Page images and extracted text
┄┄┄┄┄┄┄┄┄┄
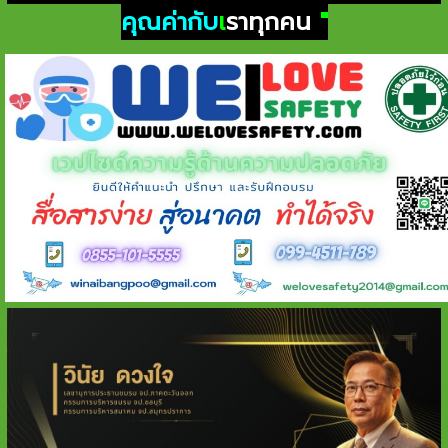
คุณค่ากับ
เ
ราทุกคน
"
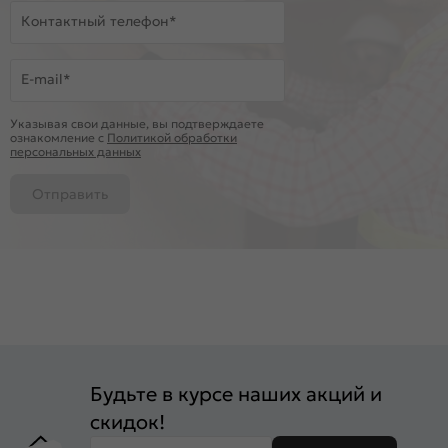
Контактный телефон*
E-mail*
Указывая свои данные, вы подтверждаете
ознакомление c
Политикой обработки
персональных данных
Отправить
Будьте в курсе наших акций и
скидок!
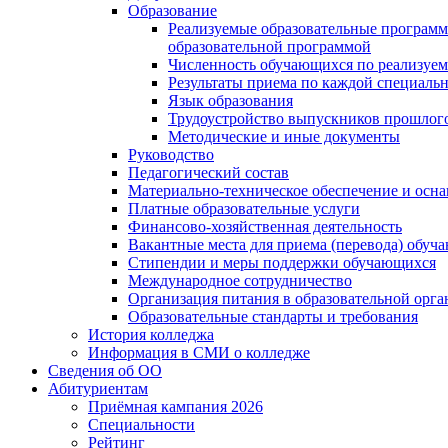
Образование
Реализуемые образовательные программ
образовательной программой
Численность обучающихся по реализуе
Результаты приема по каждой специальн
Язык образования
Трудоустройство выпускников прошлог
Методические и иные документы
Руководство
Педагогический состав
Материально-техническое обеспечение и осна
Платные образовательные услуги
Финансово-хозяйственная деятельность
Вакантные места для приема (перевода) обуч
Стипендии и меры поддержки обучающихся
Международное сотрудничество
Организация питания в образовательной орг
Образовательные стандарты и требования
История колледжа
Информация в СМИ о колледже
Сведения об ОО
Абитуриентам
Приёмная кампания 2026
Специальности
Рейтинг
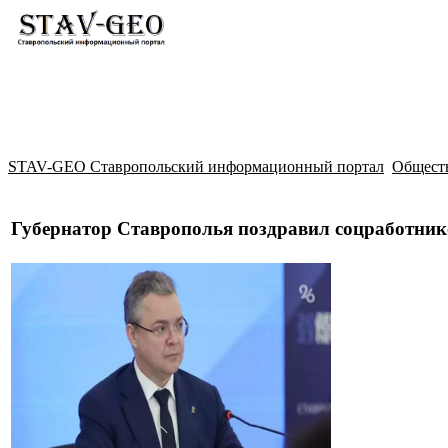
Новости
Жилой район Гармония
Искать
STAV-GEO Ставропольский информационный портал
Общест
Губернатор Ставрополья поздравил соцработни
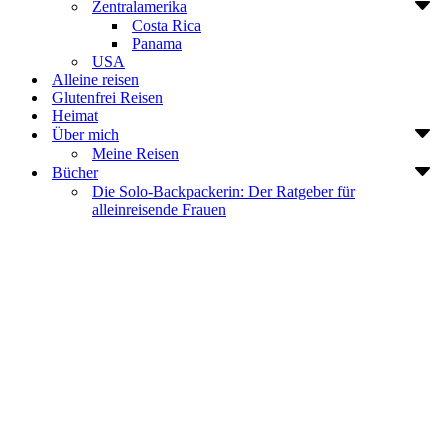
Zentralamerika
Costa Rica
Panama
USA
Alleine reisen
Glutenfrei Reisen
Heimat
Über mich
Meine Reisen
Bücher
Die Solo-Backpackerin: Der Ratgeber für
alleinreisende Frauen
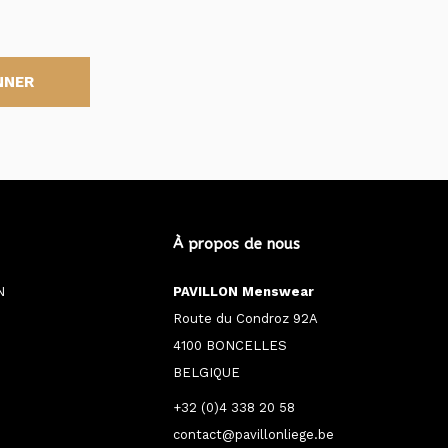
NNER
À propos de nous
N
PAVILLON Menswear
Route du Condroz 92A
4100 BONCELLES
BELGIQUE
+32 (0)4 338 20 58
contact@pavillonliege.be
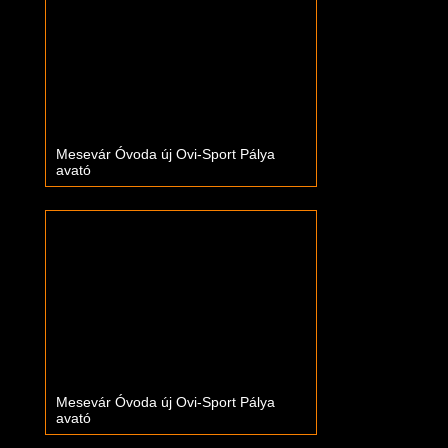
Mesevár Óvoda új Ovi-Sport Pálya
avató
Mesevár Óvoda új Ovi-Sport Pálya
avató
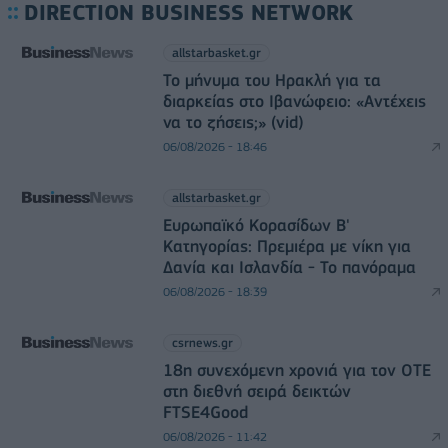
DIRECTION BUSINESS NETWORK
allstarbasket.gr
Το μήνυμα του Ηρακλή για τα
διαρκείας στο Ιβανώφειο: «Αντέχεις
να το ζήσεις;» (vid)
06/08/2026 - 18:46
allstarbasket.gr
Ευρωπαϊκό Κορασίδων Β'
Κατηγορίας: Πρεμιέρα με νίκη για
Δανία και Ισλανδία - Το πανόραμα
06/08/2026 - 18:39
csrnews.gr
18η συνεχόμενη χρονιά για τον ΟΤΕ
στη διεθνή σειρά δεικτών
FTSE4Good
06/08/2026 - 11:42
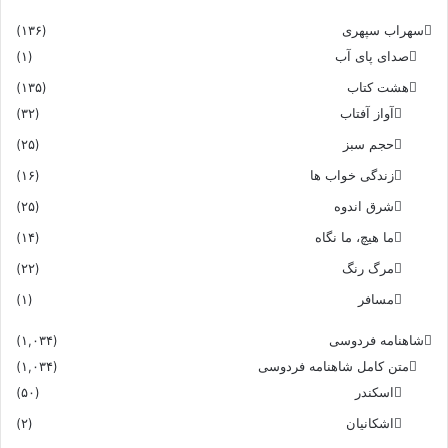
سهراب سپهری
(۱۳۶)
صدای پای آب
(۱)
هشت کتاب
(۱۳۵)
آواز آفتاب
(۳۲)
حجم سبز
(۲۵)
زندگی خواب ها
(۱۶)
شرق اندوه
(۲۵)
ما هیچ، ما نگاه
(۱۴)
مرگ رنگ
(۲۲)
مسافر
(۱)
شاهنامه فردوسی
(۱,۰۳۴)
متن کامل شاهنامه فردوسی
(۱,۰۳۴)
اسکندر
(۵۰)
اشکانیان
(۲)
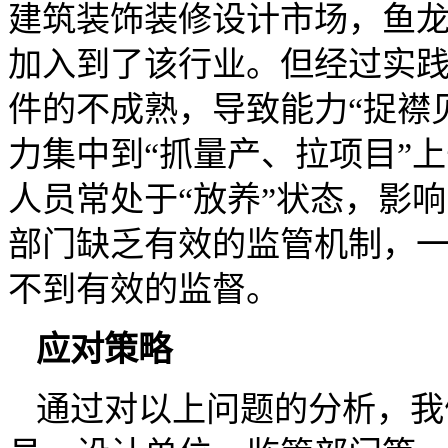
建筑装饰装修设计市场，鱼
加入到了该行业。但经过实
件的不成熟，导致能力“捉襟
力集中到“抓量产、拉项目”
人员常处于“放养”状态，影
部门缺乏有效的监管机制，
不到有效的监督。
应对策略
通过对以上问题的分析，我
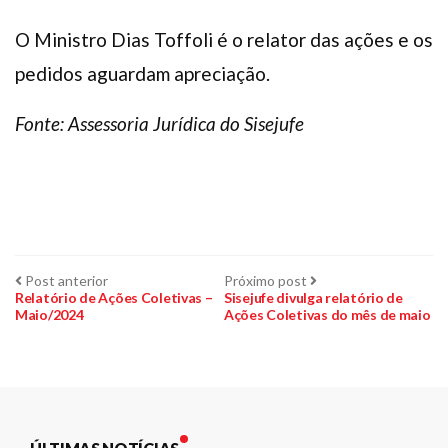
O Ministro Dias Toffoli é o relator das ações e os
pedidos aguardam apreciação.
Fonte: Assessoria Jurídica do Sisejufe
Navegação
Post
Próximo
Post anterior
Próximo post
anterior:
post:
Relatório de Ações Coletivas –
Sisejufe divulga relatório de
Maio/2024
Ações Coletivas do mês de maio
de
Post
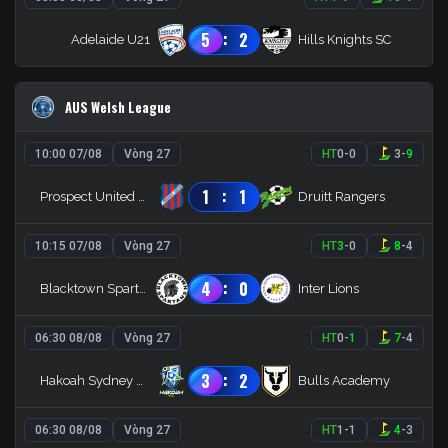
:
5
2
Adelaide U21
Hills Knights SC
AUS Welsh League
10:00 07/08
Vòng 27
HT
0
-
0
3
-
9
:
1
1
Prospect United FC
Druitt Rangers
10:15 07/08
Vòng 27
HT
3
-
0
8
-
4
:
4
0
Blacktown Spartans
Inter Lions
06:30 08/08
Vòng 27
HT
0
-
1
7
-
4
:
3
2
Hakoah Sydney FC
Bulls Academy
06:30 08/08
Vòng 27
HT
1
-
1
4
-
3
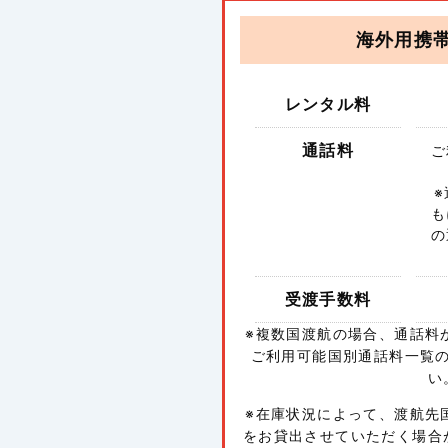
海外用携
レンタル料
通話料
ご
も
の
受渡手数料
※複数国渡航の場合、通話料
ご利用可能国別通話料一覧
い
※在庫状況によって、渡航先
をお貸出させていただく場合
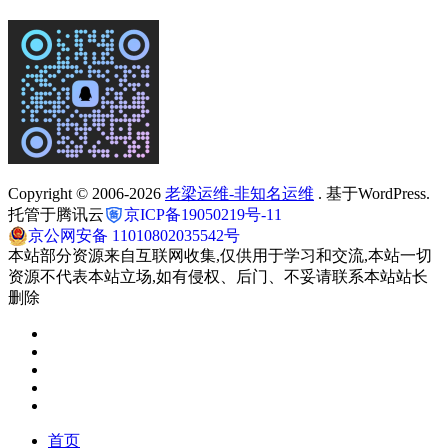
Copyright © 2006-2026
老梁运维-非知名运维
. 基于WordPress.
托管于腾讯云
京ICP备19050219号-11
京公网安备 11010802035542号
本站部分资源来自互联网收集,仅供用于学习和交流,本站一切
资源不代表本站立场,如有侵权、后门、不妥请联系本站站长
删除
首页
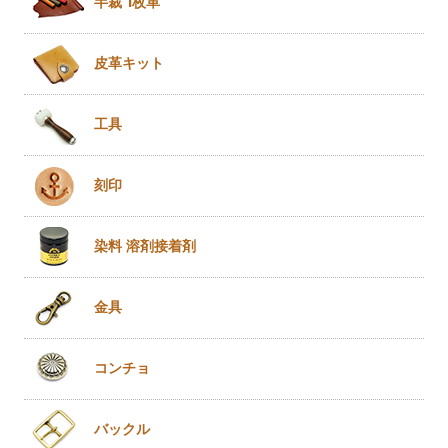
半裁 1枚革
皮革キット
工具
刻印
染料 溶剤
接着剤
金具
コンチョ
バックル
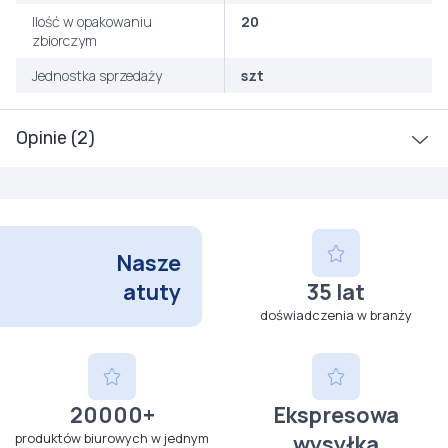
Ilość w opakowaniu
20
zbiorczym
Jednostka sprzedaży
szt
Opinie (2)
Nasze
atuty
35 lat
doświadczenia w branży
20000+
Ekspresowa
produktów biurowych w jednym
wysyłka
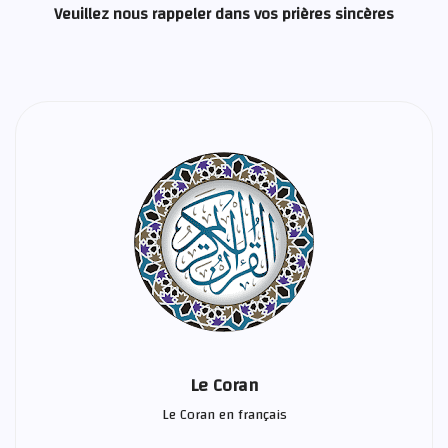
Veuillez nous rappeler dans vos prières sincères
Le Coran
Le Coran en français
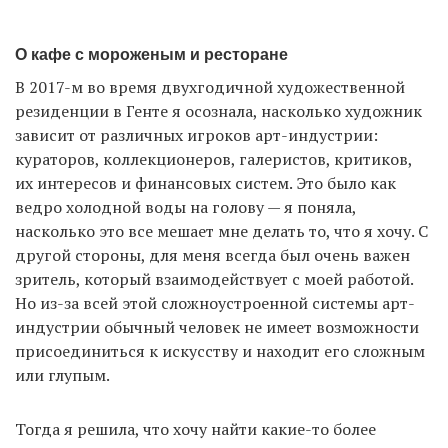
О кафе с мороженым и ресторане
В 2017-м во время двухгодичной художественной
резиденции в Генте я осознала, насколько художник
зависит от различных игроков арт-индустрии:
кураторов, коллекционеров, галеристов, критиков,
их интересов и финансовых систем. Это было как
ведро холодной воды на голову — я поняла,
насколько это все мешает мне делать то, что я хочу. С
другой стороны, для меня всегда был очень важен
зритель, который взаимодействует с моей работой.
Но из-за всей этой сложноустроенной системы арт-
индустрии обычный человек не имеет возможности
присоединиться к искусству и находит его сложным
или глупым.
Тогда я решила, что хочу найти какие-то более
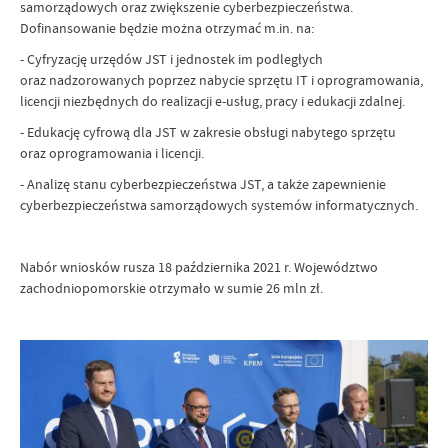
samorządowych oraz zwiększenie cyberbezpieczeństwa.
Dofinansowanie będzie można otrzymać m.in. na:
- Cyfryzację urzędów JST i jednostek im podległych
oraz nadzorowanych poprzez nabycie sprzętu IT i oprogramowania,
licencji niezbędnych do realizacji e-usług, pracy i edukacji zdalnej.
- Edukację cyfrową dla JST w zakresie obsługi nabytego sprzętu
oraz oprogramowania i licencji.
- Analizę stanu cyberbezpieczeństwa JST, a także zapewnienie
cyberbezpieczeństwa samorządowych systemów informatycznych.
Nabór wniosków rusza 18 października 2021 r. Województwo
zachodniopomorskie otrzymało w sumie 26 mln zł.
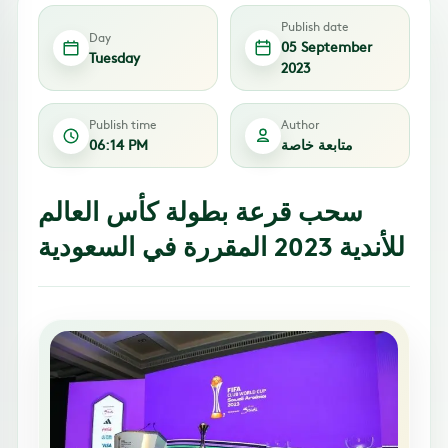
Publish date
Day
05 September
Tuesday
2023
Publish time
Author
متابعة خاصة
06:14 PM
سحب قرعة بطولة كأس العالم
للأندية 2023 المقررة في السعودية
┄┄┄┄┄┄┄┄┄┄
Assignment
Respond with the exact lines above running from the one containing "Язык образования" to the one containing "Κατηγορίας: Πρεμιέρα με νίκη για", both ends kept and no pictures included.

Exercise answer
Язык образования
Трудоустройство выпускников прошлог
Методические и иные документы
Руководство
Педагогический состав
Материально-техническое обеспечение и осна
Платные образовательные услуги
Финансово-хозяйственная деятельность
Вакантные места для приема (перевода) обуч
Стипендии и меры поддержки обучающихся
Международное сотрудничество
Организация питания в образовательной орг
Образовательные стандарты и требования
История колледжа
Информация в СМИ о колледже
Сведения об ОО
Абитуриентам
Приёмная кампания 2026
Специальности
Рейтинг
Новости
Жилой район Гармония
Искать
STAV-GEO Ставропольский информационный портал
Общест
Губернатор Ставрополья поздравил соцработни
Zentralamerika
Costa Rica
Panama
USA
Alleine reisen
Glutenfrei Reisen
Heimat
Über mich
Meine Reisen
Bücher
Die Solo-Backpackerin: Der Ratgeber für
alleinreisende Frauen
NNER
À propos de nous
N
PAVILLON Menswear
Route du Condroz 92A
4100 BONCELLES
BELGIQUE
+32 (0)4 338 20 58
contact@pavillonliege.be
Mesevár Óvoda új Ovi-Sport Pálya
avató
Mesevár Óvoda új Ovi-Sport Pálya
avató
DIRECTION BUSINESS NETWORK
allstarbasket.gr
Το μήνυμα του Ηρακλή για τα
διαρκείας στο Ιβανώφειο: «Αντέχεις
να το ζήσεις;» (vid)
06/08/2026 - 18:46
allstarbasket.gr
Ευρωπαϊκό Κορασίδων Β'
Κατηγορίας: Πρεμιέρα με νίκη για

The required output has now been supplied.